GitHub - jiajunmao/hadoop-MLEC: Add MLEC(multi-level erasure coding to Hadoop)

Introduction

HDFS component for MLEC implementation

How to build

All the build scripts are located in the dockers folder. Note: we are currently NOT using docker to orchestrate datanodes, because docker cannot communicate with underlying kernels. We are setting up multiple HDFS datanodes as separate Java processes on the host machine directly.

Setting up dockers (DEPRECATED)

We can setup a real("sort of") HDFS cluster by spinning up a single HDFS DN instance as one docker container. This is useful when you don't need any interaction from ZFS.

Follow the below to get started

Modify docker/docker-compose.yml's replica setting to determine how many DN you want to have
Run ./build-restart.sh
1. The script will prompt whether you want to use build the HDFS source code, if you have made changes, you should type Y. Otherwise, type N to avoid wasting time building new artifacts
  1. Note: currently the script only build hadoop-common-project and hadoop-hdfs-project (building hdfs-dist is not related to functionality, just to generate the JAR file). If you want to build other sub Maven projects, you should modify the script
2. The script will then stop all the running docker containers, create new docker images, and then restart with the newly built changes

Setting up HDFS as local processors (MLEC)

We can also setup HDFS instances as local Java processes using different port numbers. This will allow HDFS DN to communicate with ZFS via mlec-java-binding through Linux ioctl system call.

Before building, you would need to follow the BUILDING.txt to install required toolchain on your local computer.

Follow the below to get started

Have python installed
Run python docker/start_all.py
1. This will spawn 3 datanodes and 1 namenode in separate processes. It will also pipe the STDOUT and STDERR from those processes into a single window with colored prefix.
2. To adjust the level of logging, change the ENV_VAR dictionary in the python script
3. This script will also prompt you for building the source code or not. Same as the docker method, it will also only build hadoop-common-project and hadoop-hdfs-project

Project Structure

Unlike ZFS, HDFS logics are really scattered in a lot of files.

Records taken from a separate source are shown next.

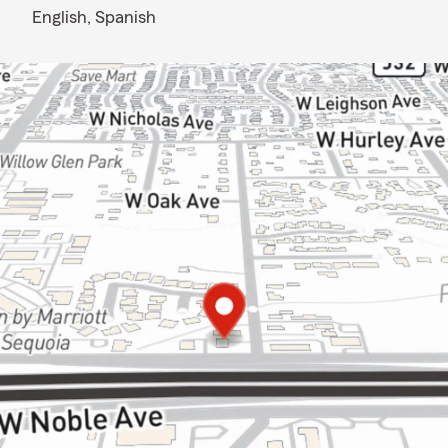
English,
Spanish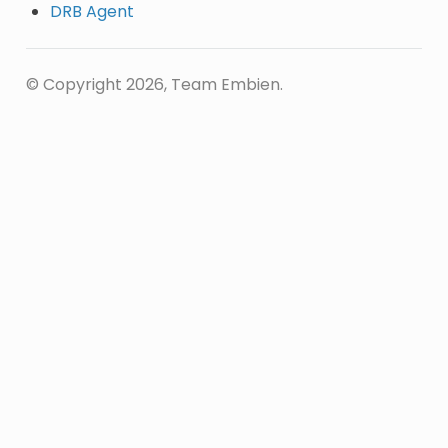
DRB Agent
© Copyright 2026, Team Embien.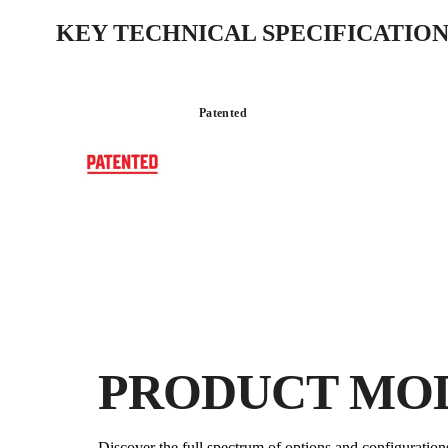
KEY TECHNICAL SPECIFICATION
Patented
PRODUCT MO
Discover the full spectrum of options and configuration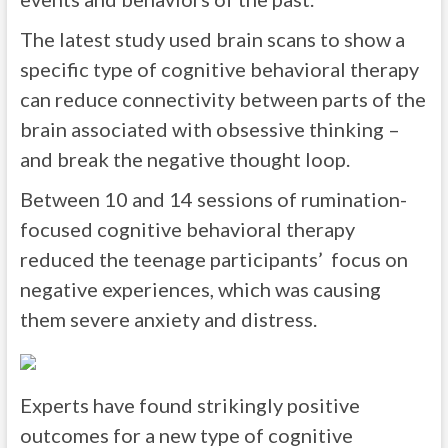
The latest study used brain scans to show a
specific type of cognitive behavioral therapy
can reduce connectivity between parts of the
brain associated with obsessive thinking –
and break the negative thought loop.
Between 10 and 14 sessions of rumination-
focused cognitive behavioral therapy
reduced the teenage participants’ focus on
negative experiences, which was causing
them severe anxiety and distress.
Experts have found strikingly positive
outcomes for a new type of cognitive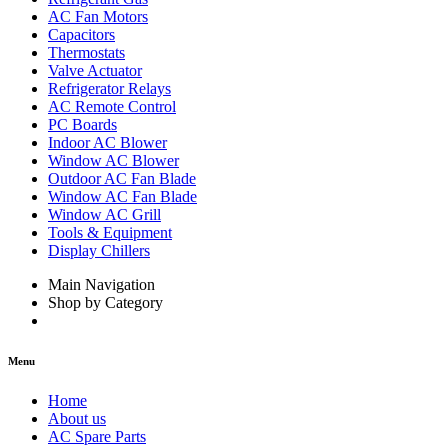
AC Fan Motors
Capacitors
Thermostats
Valve Actuator
Refrigerator Relays
AC Remote Control
PC Boards
Indoor AC Blower
Window AC Blower
Outdoor AC Fan Blade
Window AC Fan Blade
Window AC Grill
Tools & Equipment
Display Chillers
Main Navigation
Shop by Category
Menu
Home
About us
AC Spare Parts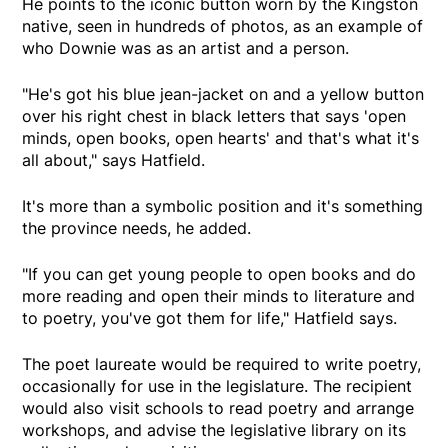
He points to the iconic button worn by the Kingston
native, seen in hundreds of photos, as an example of
who Downie was as an artist and a person.
"He's got his blue jean-jacket on and a yellow button
over his right chest in black letters that says 'open
minds, open books, open hearts' and that's what it's
all about," says Hatfield.
It's more than a symbolic position and it's something
the province needs, he added.
"If you can get young people to open books and do
more reading and open their minds to literature and
to poetry, you've got them for life," Hatfield says.
The poet laureate would be required to write poetry,
occasionally for use in the legislature. The recipient
would also visit schools to read poetry and arrange
workshops, and advise the legislative library on its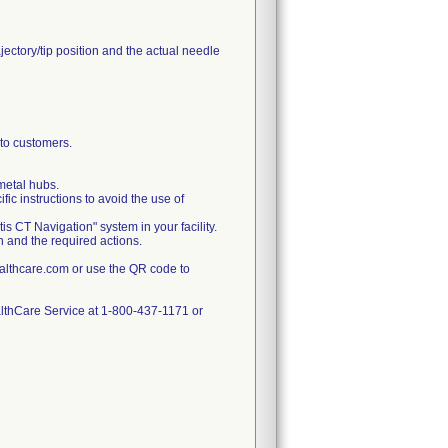
jectory/tip position and the actual needle
o customers.
metal hubs.
ic instructions to avoid the use of
 CT Navigation" system in your facility.
on and the required actions.
lthcare.com or use the QR code to
ealthCare Service at 1-800-437-1171 or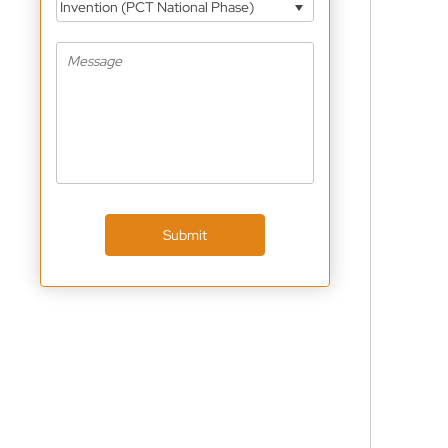
Invention (PCT National Phase)
Submit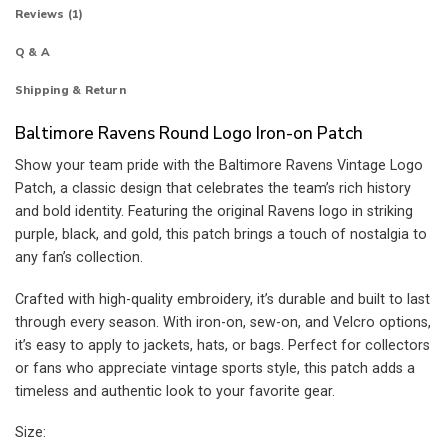
Reviews (1)
Q & A
Shipping & Return
Baltimore Ravens Round Logo Iron-on Patch
Show your team pride with the Baltimore Ravens Vintage Logo
Patch, a classic design that celebrates the team’s rich history
and bold identity. Featuring the original Ravens logo in striking
purple, black, and gold, this patch brings a touch of nostalgia to
any fan’s collection.
Crafted with high-quality embroidery, it’s durable and built to last
through every season. With iron-on, sew-on, and Velcro options,
it’s easy to apply to jackets, hats, or bags. Perfect for collectors
or fans who appreciate vintage sports style, this patch adds a
timeless and authentic look to your favorite gear.
Size:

In general, the important code segments have been commented with MLEC stuff. Doing a global search should reveal their locations.

`hadoop-common-project`

This directory contains a few common attributes used by HDFS. It also contains some protobuf definitions that are used to pass message between datanodes and namenodes.

Most of the changes in this directory are logging and protobuf definitions. There are minimal logic changes. I will list the changes in this directory, omitting the base path hadoop-common-project/hadoop-common/src/main

/java/org/apache/hadoop/fs/StorageType.java - Added ZFS storage type, so that we can enable special logics for ZFS pool based HDFS volumes (otherwise, ZFS pool will be registered as normal DISK, making logic modification difficult)
/proto/datatransfer.proto - Added ZFS_RECONSTRUCTION type to OpWriteBlockProto so that we can know a block write is a ZFS reconstruction rather than normal write

`hadoop-hdfs-project/hadoop-hdfs-client`

This contains a few code changes related to HDFS network packets and IO definitions used for communication from DN to NN, or between DN.

.
├── proto/
│   ├── hdfs.proto: ZFS storage type in protobuf enum
│   ├── erasurecoding.proto: contains protobuf information needed for EC repair (failure indices and local block id)
│   └── datatransfer.proto: contains the column index(same as the failure indices above, also used for repair)
└── java/
    └── .../hdfs/
        ├── protocol/
        │   └── datatransfer/
        │       └── PacketHeader.java: adapt java class for the new protobuf definition
        ├── server/
        │   └── protocol/
        │       └── ZfsFailureReport.java: ZFS failure report that is attached to every heartbeat from DN to NN
        ├── protocolPB/
        │   └── PBHelperClient.java: a bunch of translation between protobuf and java class for sending and receiving
        └── DFSPacket.java: the "packet" that HDFS uses to send commands between DN and NN. Include special headers for MLEC repair commands corresponding to changes in protobuf definition.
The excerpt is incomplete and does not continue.